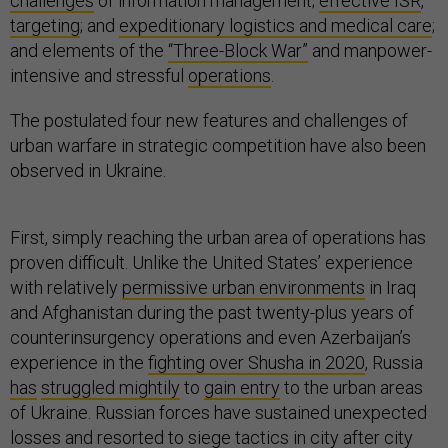
challenges
of information management;
effective ISR
,
targeting
; and
expeditionary logistics and medical care
;
and elements of the
“Three-Block War”
and manpower-
intensive and stressful
operations
.
The postulated four new features and challenges of
urban warfare in strategic competition have also been
observed in Ukraine.
First, simply reaching the urban area of operations has
proven difficult. Unlike the United States’ experience
with relatively
permissive urban environments
in Iraq
and Afghanistan during the past twenty-plus years of
counterinsurgency operations and even Azerbaijan’s
experience in the
fighting over Shusha in 2020
, Russia
has
struggled mightily
to
gain entry
to the urban areas
of Ukraine. Russian forces have sustained unexpected
losses and
resorted to siege tactics
in
city after city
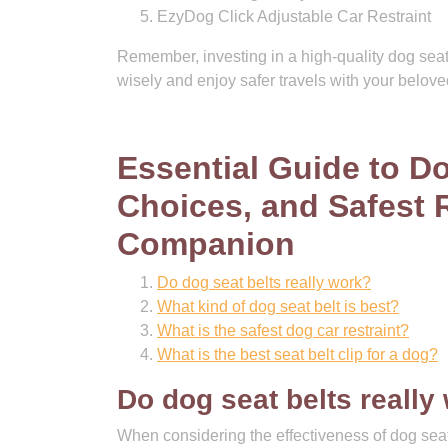
EzyDog Click Adjustable Car Restraint
Remember, investing in a high-quality dog seat
wisely and enjoy safer travels with your belov
Essential Guide to Do
Choices, and Safest R
Companion
Do dog seat belts really work?
What kind of dog seat belt is best?
What is the safest dog car restraint?
What is the best seat belt clip for a dog?
Do dog seat belts really
When considering the effectiveness of dog seat b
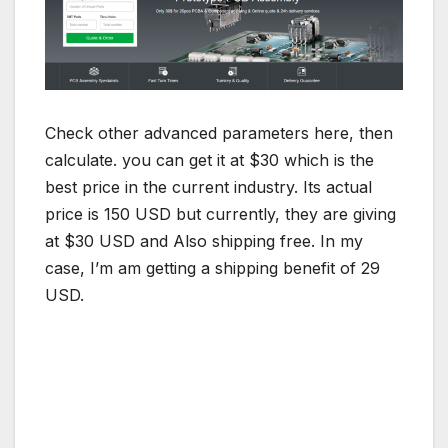
Check other advanced parameters here, then
calculate. you can get it at $30 which is the
best price in the current industry. Its actual
price is 150 USD but currently, they are giving
at $30 USD and Also shipping free. In my
case, I’m am getting a shipping benefit of 29
USD.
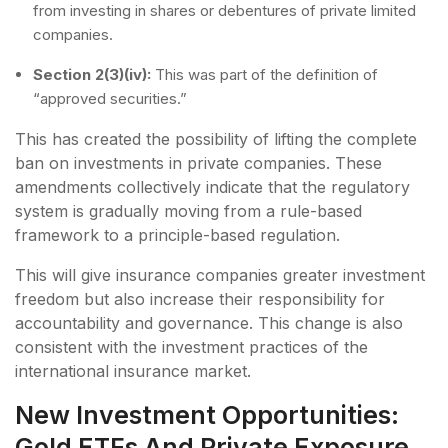
from investing in shares or debentures of private limited
companies.
Section 2(3)(iv):
This was part of the definition of
“approved securities.”
This has created the possibility of lifting the complete
ban on investments in private companies. These
amendments collectively indicate that the regulatory
system is gradually moving from a rule-based
framework to a principle-based regulation.
This will give insurance companies greater investment
freedom but also increase their responsibility for
accountability and governance. This change is also
consistent with the investment practices of the
international insurance market.
New Investment Opportunities:
Gold ETFs And Private Exposure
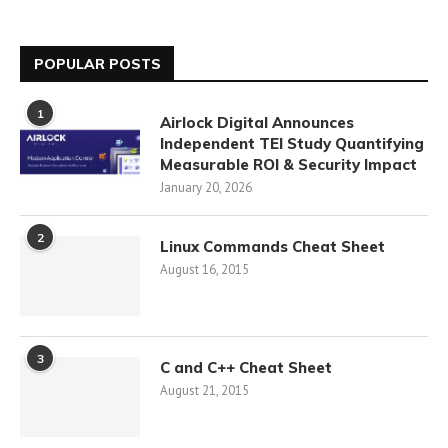
POPULAR POSTS
1
Airlock Digital Announces
Independent TEI Study Quantifying
Measurable ROI & Security Impact
January 20, 2026
2
Linux Commands Cheat Sheet
August 16, 2015
3
C and C++ Cheat Sheet
August 21, 2015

_ _ _ _ _

Exact copy, pictures excluded: restate every record above word for word.

### Result of this exercise
challenges
of information management;
effective ISR
,
targeting
; and
expeditionary logistics and medical care
;
and elements of the
“Three-Block War”
and manpower-
intensive and stressful
operations
.
The postulated four new features and challenges of
urban warfare in strategic competition have also been
observed in Ukraine.
First, simply reaching the urban area of operations has
proven difficult. Unlike the United States’ experience
with relatively
permissive urban environments
in Iraq
and Afghanistan during the past twenty-plus years of
counterinsurgency operations and even Azerbaijan’s
experience in the
fighting over Shusha in 2020
, Russia
has
struggled mightily
to
gain entry
to the urban areas
of Ukraine. Russian forces have sustained unexpected
losses and
resorted to siege tactics
in
city after city
EzyDog Click Adjustable Car Restraint
Remember, investing in a high-quality dog seat
wisely and enjoy safer travels with your belov
Essential Guide to Do
Choices, and Safest R
Companion
Do dog seat belts really work?
What kind of dog seat belt is best?
What is the safest dog car restraint?
What is the best seat belt clip for a dog?
Do dog seat belts really
When considering the effectiveness of dog seat b
Check other advanced parameters here, then
calculate. you can get it at $30 which is the
best price in the current industry. Its actual
price is 150 USD but currently, they are giving
at $30 USD and Also shipping free. In my
case, I’m am getting a shipping benefit of 29
USD.
from investing in shares or debentures of private limited
companies.
Section 2(3)(iv):
This was part of the definition of
“approved securities.”
This has created the possibility of lifting the complete
ban on investments in private companies. These
amendments collectively indicate that the regulatory
system is gradually moving from a rule-based
framework to a principle-based regulation.
This will give insurance companies greater investment
freedom but also increase their responsibility for
accountability and governance. This change is also
consistent with the investment practices of the
international insurance market.
New Investment Opportunities:
Gold ETFs And Private Exposure
POPULAR POSTS
1
Airlock Digital Announces
Independent TEI Study Quantifying
Measurable ROI & Security Impact
January 20, 2026
2
Linux Commands Cheat Sheet
August 16, 2015
3
C and C++ Cheat Sheet
August 21, 2015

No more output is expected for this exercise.